Creating bright tomorrows is a hard task. It’s easy to spend lots of effort and money on what appear to be good ideas when they start out, only to have them add to the growing history of failed initiatives as time goes by. What’s needed is a more reliable way for the CIO to build a pipeline to the future. Fortunately, one industry – the venture capital industry – may show the way.
The venture capital industry thrives on its ability to spot good ideas – like new technologies or new marketing concepts – when they are little more than a gleam in the eye of their inventors. Venture capitalists then invest in these ideas, exiting once they have turned into fully-fledged enterprises.
While only a small number of CIOs can invest directly in startups, most can learn from the processes and approaches used by venture capitalists.
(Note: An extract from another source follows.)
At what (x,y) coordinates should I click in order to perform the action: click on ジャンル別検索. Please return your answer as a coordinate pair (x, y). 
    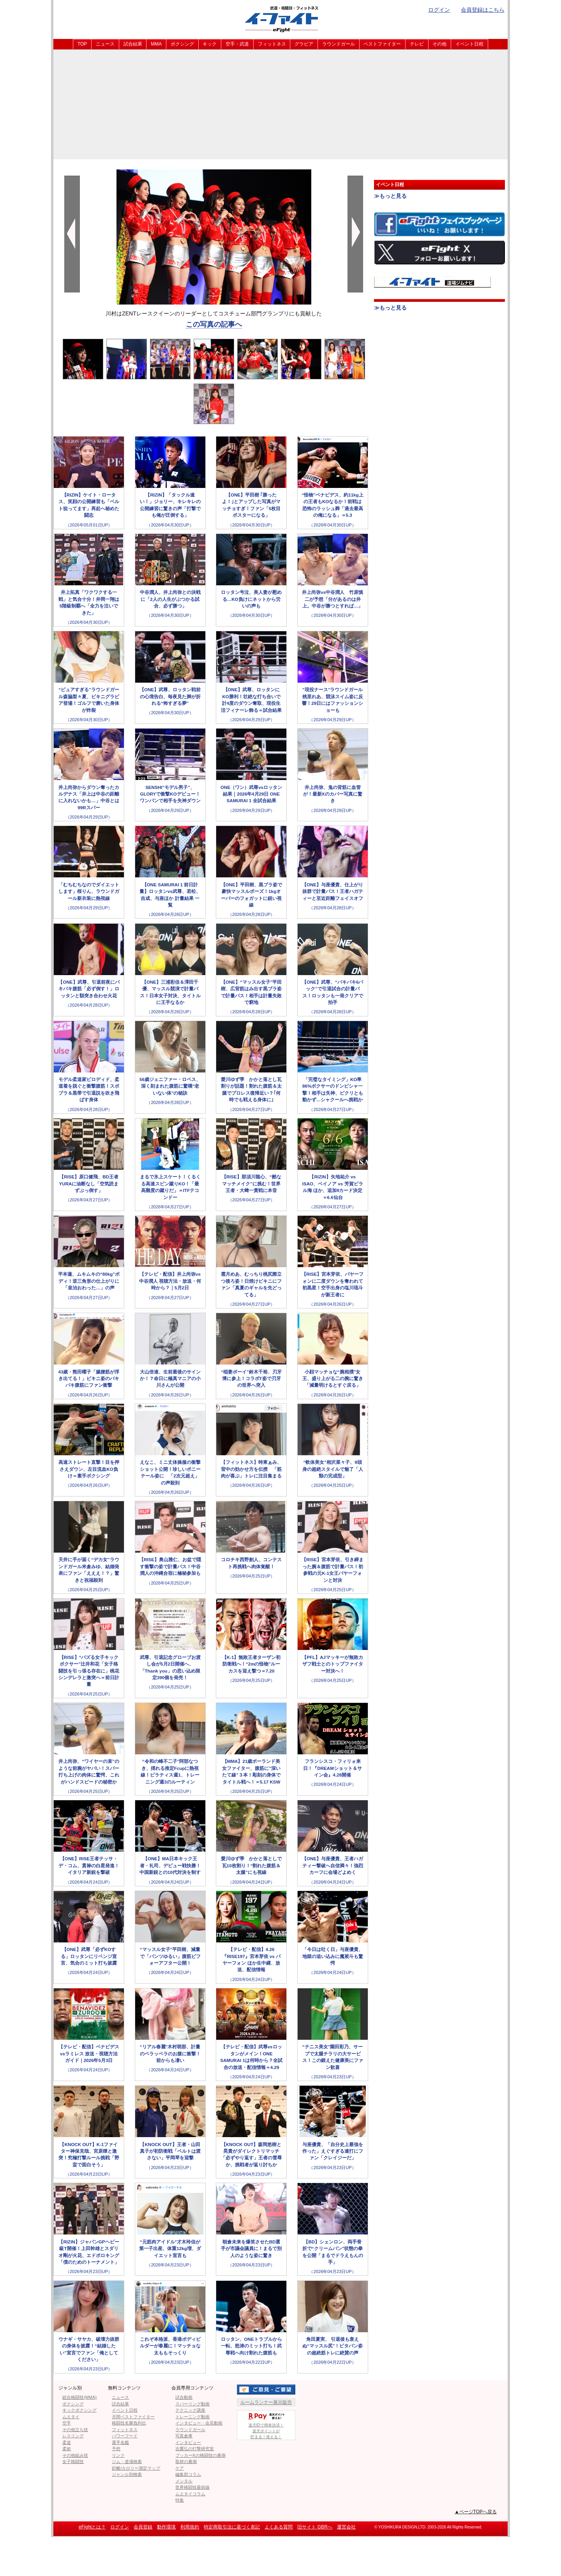
    Looking at the image, I should click on (127, 2474).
Invent, partner, invest, co-invest and acquire
There are five broad strategies for setting up and managing ventures: invent – do it all yourself; partner – share the risk of doing it with someone that’s done it before; invest – buy into someone else’s ability to do it; co-invest – share your financial exposure with a fellow backer, perhaps one experienced in making successful high-risk investments; and acquire – buy into an already successful idea from the outside.
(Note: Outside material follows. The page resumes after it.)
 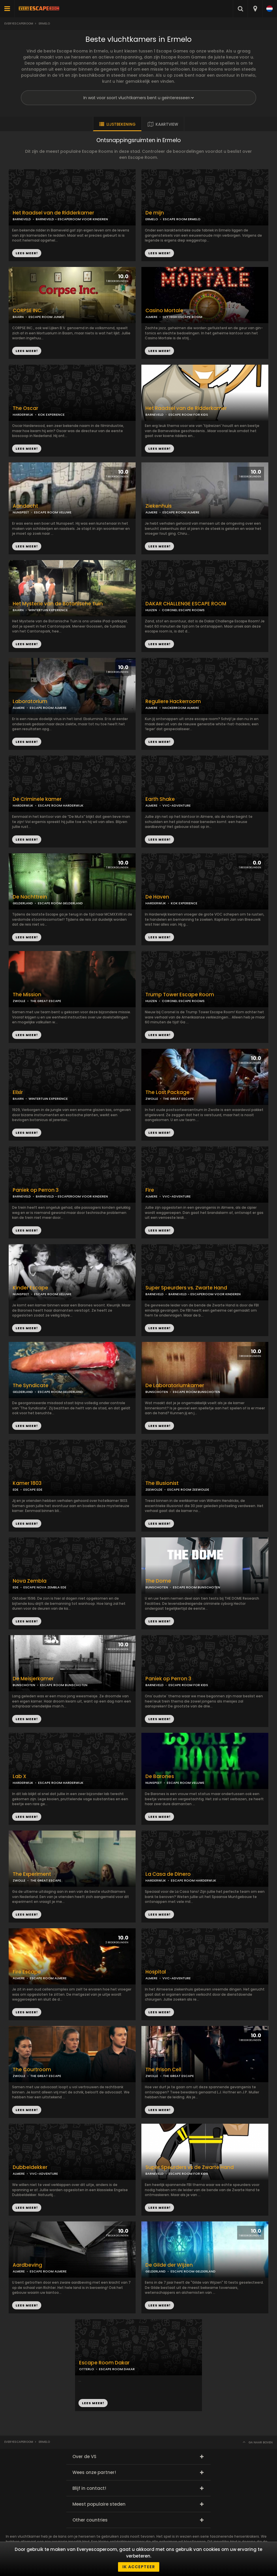 I want to click on ESCAPE ROOM DAKAR, so click(x=117, y=2369).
Choosing which of these five approaches to use depends on the nature of your potential venture and your appetite for risk and reward.
The least risky place to start a venture is to base it on something that’s been invented in-house. CIOs can calve ventures from existing intellectual property. Combining a number of different ventures into a portfolio ranging in scale is a prudent approach to this type of venture investing.
A little more risky, but by its nature more likely to reach critical mass, is partnering with other companies. The learnings from enterprises that have managed to pull off successful partnerships suggest that you should close the deal within three weeks of starting negotiations. If it takes longer, the impending problems assume a life of their own and the deal will be doomed.
If your appetite for risk is big enough to make the two ad hoc forms of venturing we have discussed so far less than satisfying, establishing a corporate venture group might be the route for you. A corporate venture group comprises company employees who work with traditional venture capitalists. While having a professional group of investors on staff means the number of deals you can do will go up rapidly, the downside is that the deal quality tends to lower. It’s also an expensive way of getting access to venturing skills.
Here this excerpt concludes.